E) Handoff contract into SSM track
Codify which Engram-inspired deltas are accepted by ssm-temporal-backbone:
- which input encodings remain canonical
- which gating/conv patterns carry forward to SSM architecture tests
- which ideas are explicitly rejected (with reason) to avoid repeated loops
4) Non-goals
- No insertion of Engram modules into the underlying LLM backbone.
- No replacement of hybrid retrieval substrate.
- No schema-breaking changes to predictor comparison or training tables.
- No production cutover to SSM from this spec alone.
5) Integration contracts
Engram Track <-> Predictive Memory Scorer
- Keeps current sidecar RPC contract intact.
- Candidate feature vector shape remains backward compatible unless explicitly versioned.
- Any scorer variant must preserve fail-open behavior when sidecar is missing.
Engram Track <-> SSM Foundation Evaluation
- Shares benchmark harnesses and reporting format.
- Engram-inspired ablations become first-class rows in the foundation matrix.
- Foundation decision reports must cite this spec for translation rationale.
Engram Track <-> SSM Temporal Backbone
- Temporal shadow deployment consumes selected outputs from this track.
- No SSM routing default changes until Engram track recommendations are recorded and accepted.

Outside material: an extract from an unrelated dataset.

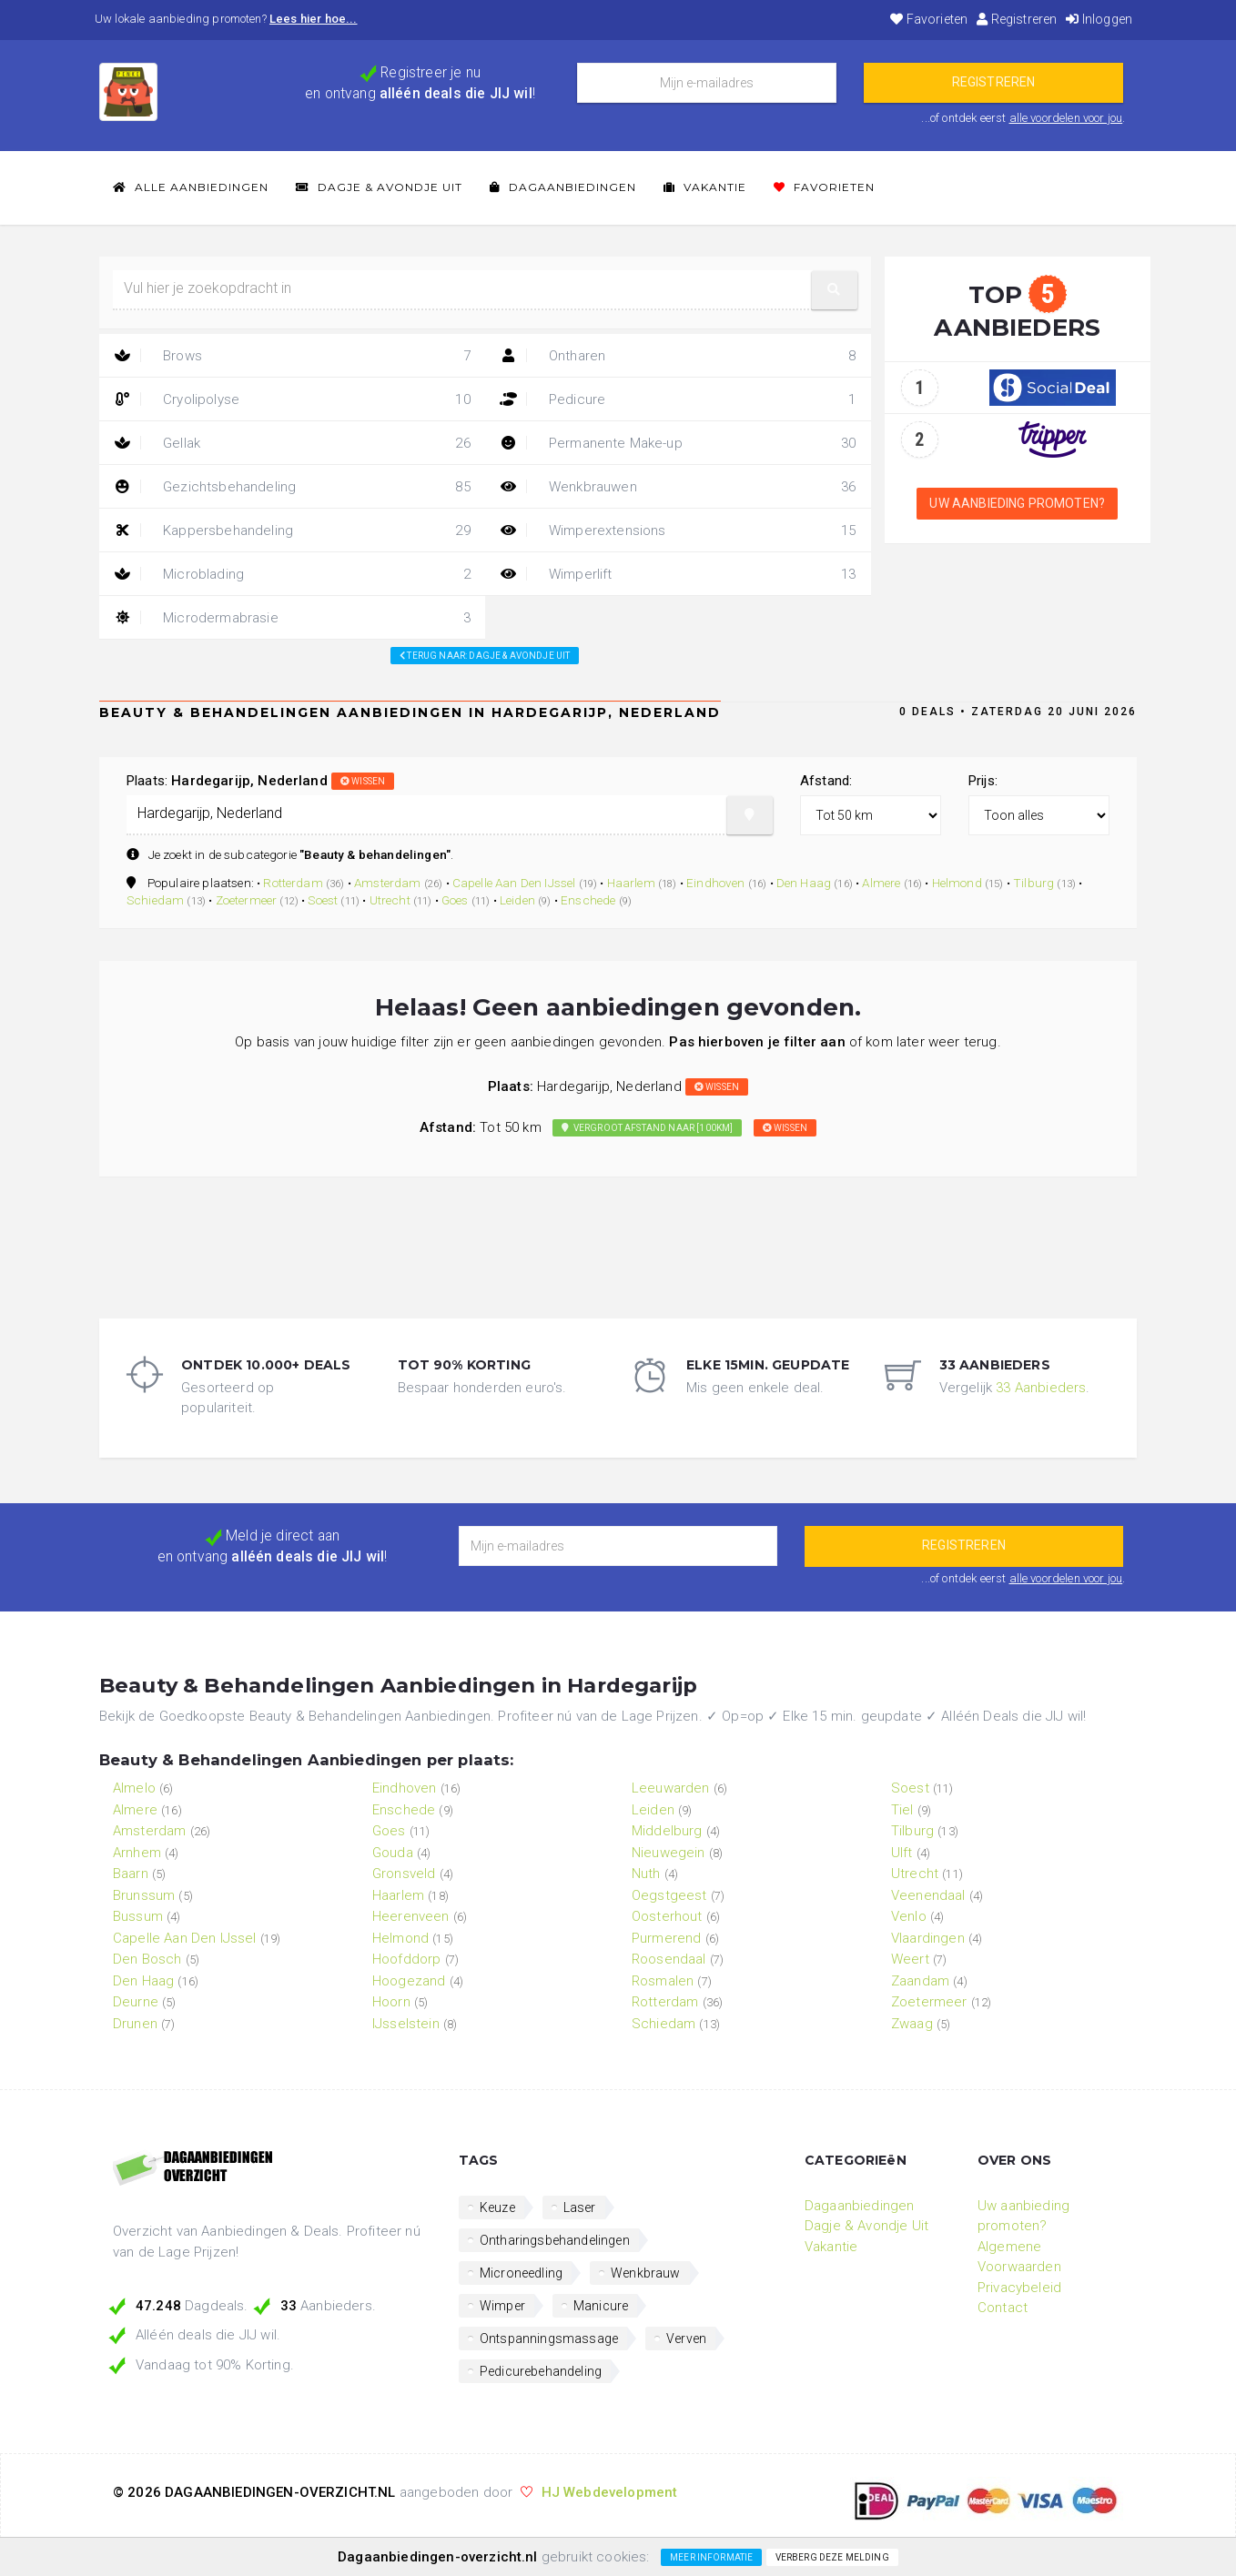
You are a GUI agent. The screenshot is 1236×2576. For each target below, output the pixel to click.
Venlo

- Deterministic fallback and latency budgets remain unchanged.
Engram Track <-> Desire Paths
- Path-scoring and traversal invariants stay authoritative.
- Constraint surfacing cannot be suppressed by any Engram-inspired scorer path.
6) Rollout phases
Phase 1: Baseline and instrumentation
- Freeze baseline scorer config and test slices.
- Add collision and latency diagnostics for hash/gate variants.
- Produce a reproducible baseline report.
Phase 2: Engram-inspired scorer ablations
- Run hash-path and gate-path experiments.
- Run parameter allocation sweeps under fixed latency budgets.
- Publish ablation matrix with reproducible configs.
Phase 3: SSM handoff contract
- Select accepted deltas.
- Update SSM planning contracts with accepted/rejected findings.
- Document follow-on implementation slices for shadow mode.
7) Validation and tests
- Deterministic hashing tests for normalization and bucket variants.
- Feature-dimension and RPC compatibility tests remain green.
- Latency guard tests verify no regression past agreed thresholds.
- Session-end comparison and drift logic still function with variants.
8) Success metrics
- One or more Engram-inspired variants improve quality slices on both synthetic and real-session evaluation sets.
- p95 scoring latency remains within configured budget envelopes.
- A signed decision report maps selected deltas into SSM temporal planning with explicit acceptance and rejection notes.
9) Open decisions
- Should multi-head hashing be retained as a permanent text-path default or used only in SSM experiments?
- Should Engram-style convolution live in the cross-attention scorer or remain SSM-only after translation?
- What is the minimum quality delta required to justify added implementation complexity in production scorer code?